Nerello Mascalese (and a bit of Nerello Cappuccio) offers up a minty, chalky, fruity expression in this red, which still feels young in its black cherry fruitiness. The mouthfeel is vibrant, linear, fresh, and also savory and fulfilling. While it could still use a bit of time to soften up, it gets more and more alluring in the glass even when tasted now.
Tenute San Lorenzo
Tenute San Lorenzo‘s Camporè project is a standout for several reasons, not the least of which are the facts that the company is run by the relatively young sisters Maria Pia and Cristina Madaudo, and their estate is the former residence of the impressively-mustachioed King Vittorio Emmanuel II—coming complete with its own (still operating) passenger train stop. The family purchased the estate in 2016, and have several generations who’ve been involved in the wine business. Not surprisingly, the Madaudo sisters have an acumen that belies their young (by wine biz standards) ages. Their red grape plantings have some nice age on the vines, but in their northern Etna locale they see increasing promise in white grape varieties.
Complex, youthful, and intensely floral, this Carricante-based white delivers on overdrive. Basil, mint, white peach, tropical notes, an assertive palate texture, all topped with honey and lemon and minerals… They seem to really be on to something here, so keep your eye on this one.
A tangy, delicious, nigh-irresistible Nerello Mascelese rosé that’s spicy and fun, with an air of refinement, a knack for getting right to the tasty point, and generous in delivering heaping helpings of strawberry flavor.
Owned by third-generation growers of the Faro family, Pietradolce makes up a smaller part of the 600+ hectares of farmland and species of plants in the Faro’s catalog. One look around their Solicchiata estate, with its impressive art installations and the cleanest cement tanks that I have EVER seen, and it’s obvious the Faro’s aren’t lacking for funding. You could plop their impeccably-designed, modern winery in the middle of Napa Valley and no one would bat an eye. Somewhat paradoxically, it was the 80-100 year old, terraced, hillside vines (planted up to 3,000 feet above sea level) that drew the Faro clan here to create this modern setup, quite a number of which were essentially abandoned. The result is a no-expenses-spared, premium showcase for Etna’s older vine potential.
Sourced from 80-90 year old Nerello Mascelese vines grown in Rampante, this red is smooth, well-delineated, structured, and super-clean, which gives us access to NM’s minty, flinty, tobacco-laden true self.
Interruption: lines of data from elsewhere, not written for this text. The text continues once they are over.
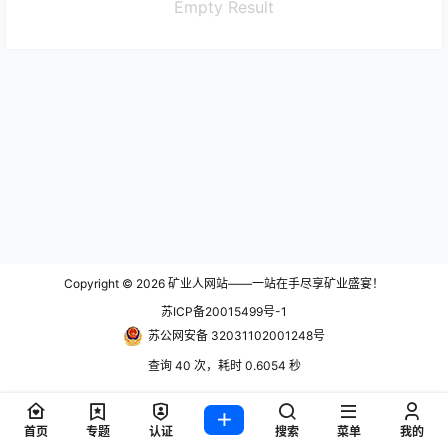
Empty Result
Copyright © 2026
矿业人网站——一站在手尽享矿业盛宴！
苏ICP备20015499号-1
苏公网安备 32031102001248号
查询 40 次，耗时 0.6054 秒
首页
专题
认证
搜索
菜单
我的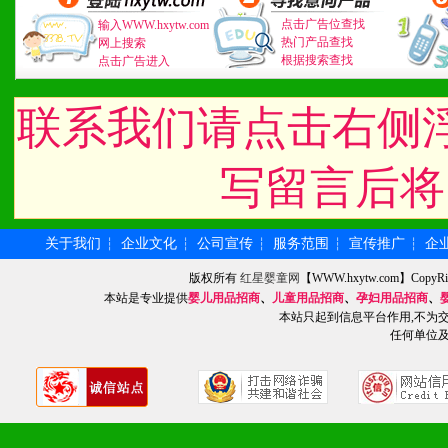
3、具备区域内良好的终端
点击广告位查找
输入WWW.hxytw.com
热门产品查找
4、具备一定业务团队能力
网上搜索
根据搜索查找
点击广告进入
道，医药渠道并为之提供配
联系我们请点击右侧
5、具备较强的市场操作意
写留言后将
八、品牌产品
关于我们
企业文化
公司宣传
服务范围
宣传推广
企
┆
┆
┆
┆
┆
1、不断提升品牌的知名度
版权所有
红星婴童网
【WWW.hxytw.com】Cop
本站是专业提供
婴儿用品招商
、
儿童用品招商
、
孕妇用品招商
、
2、不断开创新产品不断满
本站只起到信息平台作用,不为
任何单位
化。
九、加盟优势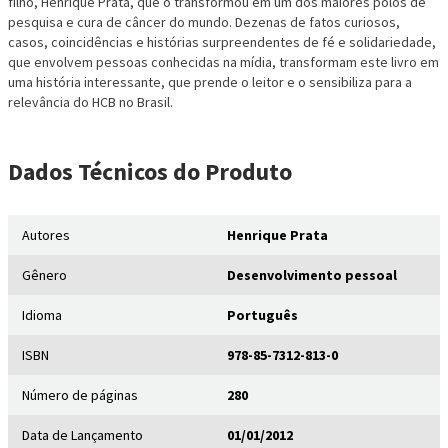
filho, Henrique Prata, que o transformou em um dos maiores polos de
pesquisa e cura de câncer do mundo. Dezenas de fatos curiosos,
casos, coincidências e histórias surpreendentes de fé e solidariedade,
que envolvem pessoas conhecidas na mídia, transformam este livro em
uma história interessante, que prende o leitor e o sensibiliza para a
relevância do HCB no Brasil.
Dados Técnicos
do Produto
Autores
Henrique Prata
Gênero
Desenvolvimento pessoal
Idioma
Português
ISBN
978-85-7312-813-0
Número de páginas
280
Data de Lançamento
01/01/2012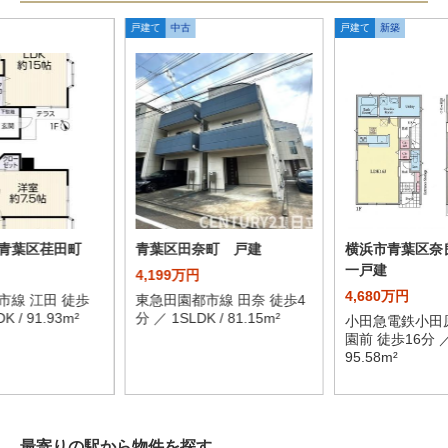
戸建て
中古
戸建て
新築
青葉区荏田町
青葉区田奈町 戸建
横浜市青葉区奈
一戸建
4,199万円
4,680万円
市線 江田 徒歩
東急田園都市線 田奈 徒歩4
K / 91.93m²
分 ／ 1SLDK / 81.15m²
小田急電鉄小田
園前 徒歩16分 ／ 
95.58m²
最寄りの駅から物件を探す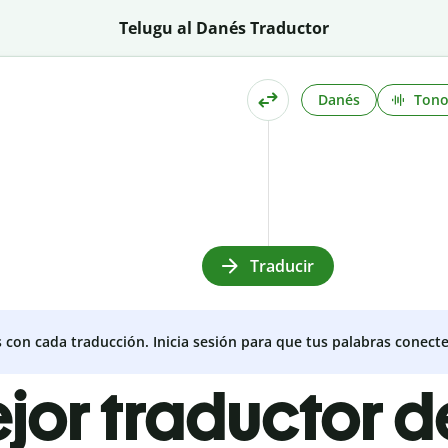
Telugu al Danés Traductor
Danés
Ton
Traducir
s con cada traducción. Inicia sesión para que tus palabras conecte
ejor traductor d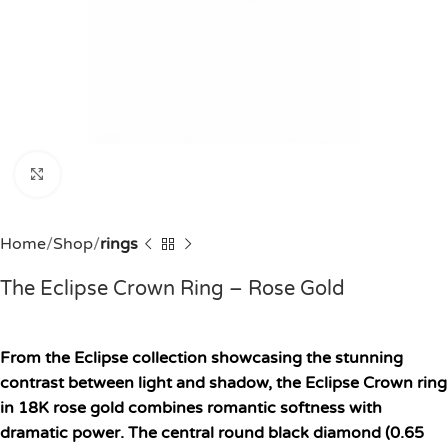
Click to enlarge
Home
Shop
rings
The Eclipse Crown Ring – Rose Gold
From the Eclipse collection showcasing the stunning
contrast between light and shadow, the Eclipse Crown ring
in 18K rose gold combines romantic softness with
dramatic power. The central round black diamond (0.65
Finely-tuned and high-toned red fruits dominate this elegant sipper.
Bush vines that are nearly a century old are tapped to create this red, which spends 14 months in oak. The tobacco is richer, the basil is dried, the currant aromas are concentrated and intense, and the mouthfeel is pure. It’s like its Archineri cousin, but the lazer-like focus and purity are on steroids.
Anotehr Rampante vineyard supplies the fruit for this flagship-style red, with the bush-trained Nerello vines being at least 100 years old. 20 months in oak tames this beast a bit, which comes off as still being a baby. Oaky, fruity, and dense, with dried herb action all over the place, it feels as though this savory, precise, earthy and balanced red might be able to live forever.
This is the kind of white that makes me fall in love with Carricante over and over and over again. Sourced from 100-120 year old vines, spending 10 months on the skins and aged in 20hl oak vats, this wine feels like a revenge tour for the wine being left out of the DOC due to its darker color. Available via allocation only, it’s honeyed, floral, and delivers grilled lemon and fennel aromas. In the mouth, things get even more interesting, with saline, astringency, purity, and a texture that amps up the nuttiness and vibrancy into an incredible crescendo. It’s amazing, but demanding.